Session stickiness ensures client requests in the same session are routed to the same back-end server. Session stickiness is especially important with e-commerce applications where you don’t want a transaction to be disrupted because the load balancer bounces it around between back-end servers.
Name some of the key features & App-GW offers?
- Support for the HTTP, HTTPS, HTTP/2, and WebSocket protocols
- A web application firewall to protect against web application vulnerabilities
- End-to-end request encryption
- Autoscaling to dynamically adjust capacity as your web traffic load change
- Connection draining allowing graceful removal of back-end pool members during planned service updates
Briefly name and explain the main 3 components of an APP-GW.
- Front-end IP address: Client requests are received through a front-end IP address. You can configure Application Gateway to have a public IP address, a private IP address, or both. Application Gateway can’t have more than one public IP address and one private IP address.
- Listeners: Application Gateway uses one or more listeners to receive incoming requests. A listener accepts traffic arriving on a specified combination of protocol, port, host, and IP address. Each listener routes requests to a back-end pool of servers following routing rules that you specify. A listener can be Basic or Multi-site. A Basic listener only routes a request based on the path in the URL. A Multi-site listener can also route requests using the hostname element of the URL. Listeners also handle TLS/SSL certificates for securing your application between the user and Application Gateway.
- Routing rules: A routing rule binds a listener to the back-end pools. A rule specifies how to interpret the hostname and path elements in the URL of a request and direct the request to the appropriate back-end pool. A routing rule also has an associated set of HTTP settings. These HTTP settings indicate whether (and how) traffic is encrypted between Application Gateway and the back-end servers. Other configuration information includes Protocol, Session stickiness, Connection draining, Request timeout period, and Health probes.
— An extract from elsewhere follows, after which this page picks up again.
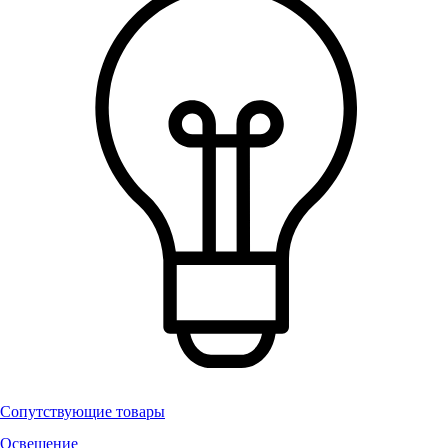
Сопутствующие товары
Освещение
What is a backend pool and how does it work?
A back-end pool is a collection of web servers that can be made up of: a fixed set of virtual machines, a virtual machine scale-set, an app hosted by Azure App Services, or a collection of on-premises servers.
Each back-end pool has an associated load balancer that distributes work across the pool. When configuring the pool, you provide the IP address or name of each web server. All the servers in the back-end pool should be configured in the same way, including their security settings.
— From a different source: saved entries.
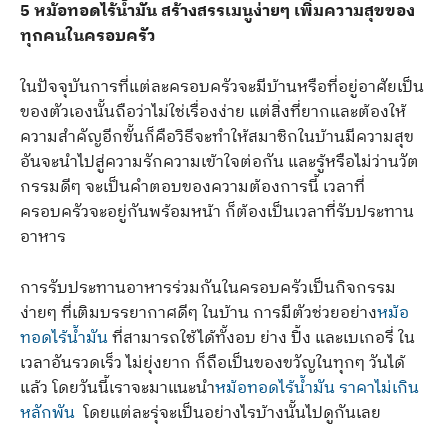
5 หม้อทอดไร้น้ำมัน สร้างสรรเมนูง่ายๆ เพิ่มความสุขของ
ทุกคนในครอบครัว
ในปัจจุบันการที่แต่ละครอบครัวจะมีบ้านหรือที่อยู่อาศัยเป็น
ของตัวเองนั้นถือว่าไม่ใช่เรื่องง่าย แต่สิ่งที่ยากและต้องให้
ความสำคัญอีกขั้นก็คือวิธีจะทำให้สมาชิกในบ้านมีความสุข
อันจะนำไปสู่ความรักความเข้าใจต่อกัน และรู้หรือไม่ว่านวัต
กรรมดีๆ จะเป็นคำตอบของความต้องการนี้ เวลาที่
ครอบครัวจะอยู่กันพร้อมหน้า ก็ต้องเป็นเวลาที่รับประทาน
อาหาร
การรับประทานอาหารร่วมกันในครอบครัวเป็นกิจกรรม
ง่ายๆ ที่เติมบรรยากาศดีๆ ในบ้าน การมีตัวช่วยอย่าง
หม้อ
ทอดไร้น้ำมัน
ที่สามารถใช้ได้ทั้งอบ ย่าง ปิ้ง และเบเกอรี่ ใน
เวลาอันรวดเร็ว ไม่ยุ่งยาก ก็ถือเป็นของขวัญในทุกๆ วันได้
แล้ว โดยวันนี้เราจะมาแนะนำ
หม้อทอดไร้น้ำมัน ราคาไม่เกิน
หลักพัน
โดยแต่ละรุ่จะเป็นอย่างไรบ้างนั้นไปดูกันเลย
If you’re using TLS/SSL, the back-end pool has an HTTP setting that references a certificate used to authenticate the back-end servers. The gateway re-encrypts the traffic by using this certificate before sending it to one of your servers in the back-end pool.
If you’re using Azure App Service to host the back-end application, you don’t need to install any certificates in Application Gateway to connect to the back-end pool. All communications are automatically encrypted. Application Gateway trusts the servers because Azure manages them.
What are the 2 primary methods an App-GW uses to route client traffic?
Path-based routing
Path-based routing sends requests with different URL paths to different pools of back-end servers.
Multiple-site routing
Multiple-site routing configures more than one web application on the same Application Gateway instance. In a multi-site configuration, you register multiple DNS names (CNAMEs) for the IP address of the application gateway, specifying the name of each site. Application Gateway uses separate listeners to wait for requests for each site. Each listener passes the request to a different rule, which can route the requests to servers in a different back-end pool.
What is TLS/SSL termination and what benefit does it provide?
It’s the termination of TLS/SSL connections at the application gateway. It offloads the CPU-intensive termination workload from your servers. Also, you don’t need to install certificates and configure TLS/SSL on your servers.
If you need end-to-end encryption, Application Gateway can decrypt the traffic on the gateway by using your private key, then re-encrypt again with the public key of the service running in the back-end pool.